Boris out. Gove up; Gove down. May saves the day; no, she’s too authoritarian. Leadsom comes from behind; no, she’s too inexperienced. If you don’t know what I’m talking about, then you weren’t following the minute-by-minute twists of British politics over the past few days. Having lost its leader and the country’s prime minister — David Cameron resigned on June 24, after losing the referendum to keep Britain in the European Union — the ruling Conservative Party must choose a new one. As I watched this baroque process unfold in London, I realized that I just couldn’t write about the backstabbing, the personal betrayals, the resentments and jealousies, some of which date back 30 years to student political debates at the Oxford Union.
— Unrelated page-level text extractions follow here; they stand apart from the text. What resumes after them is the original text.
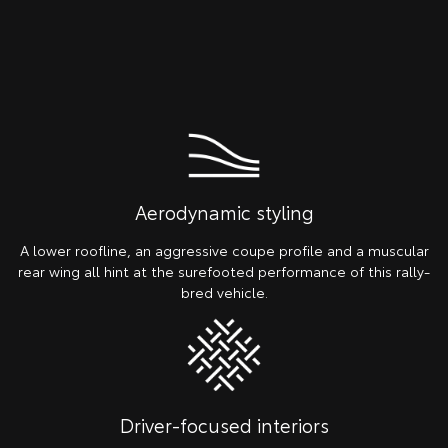
Aerodynamic styling
A lower roofline, an aggressive coupe profile and a muscular
rear wing all hint at the surefooted performance of this rally-
bred vehicle.
Driver-focused interiors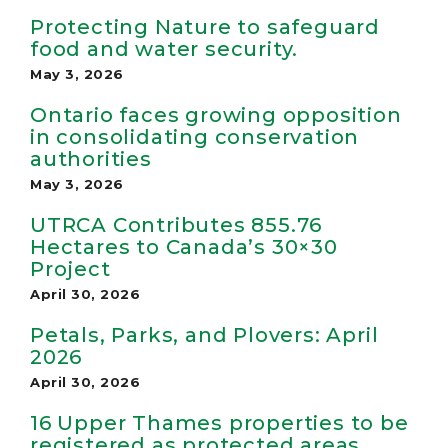
Protecting Nature to safeguard
food and water security.
May 3, 2026
Ontario faces growing opposition
in consolidating conservation
authorities
May 3, 2026
UTRCA Contributes 855.76
Hectares to Canada’s 30×30
Project
April 30, 2026
Petals, Parks, and Plovers: April
2026
April 30, 2026
16 Upper Thames properties to be
registered as protected areas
It has become clear that something far more important is happening: By voting itself out of the E.U., the United Kingdom has suddenly, unexpectedly become European. Overnight, the old British political divide, between a soft left, business-friendly Labour Party and a center-right, economically liberal Conservative Party, has disappeared. The old arguments, over taxes and spending (Labour wanted higher, Tories wanted lower) and the size of the state (Tories wanted smaller, Labour wanted bigger), are out the window. The old ideologies are gone. Even the old people are gone.
Instead, the British are split along the same lines as everyone else. Early last year, I wrote that the most important political division in Europe is not between the old left and the old right, but between what I would call established, integrationist politics on the one hand and isolationist or protectionist nationalist politics on the other. This is true in Greece, in Poland, in France, in the Netherlands.
Now it is true in Britain, too, but the split is an uneven one, jagged and still raw. Last month’s referendum exposed the existence of at least two coherent British political constituencies that now have no representation in Parliament. The first is roughly defined by the English nativist U.K. Independence Party — a movement that would, in any other country, go under the moniker “far right” — and it contains both former Labour voters and former Conservatives. UKIP had 3.8 million voters at the last election, but thanks to a voting system that favors major parties, there is only one UKIP MP. Nobody has ever really demanded that this group produce actual policies or take responsibility for carrying them out, but it’s fair to guess that it wants less trade, higher walls, stronger borders, more state planning, a more English England and some distance from allies of all kinds.
Bitterly opposed to these ideas, a second large political grouping — pro-European, integrationist, in favor of trade and foreign alliances, committed to the union of England and Scotland and a broad definition of “Britishness” — also lacks political representation. Suddenly, it looks as though these centrists, the 48 percent of the country who voted “Remain,” have no political voice.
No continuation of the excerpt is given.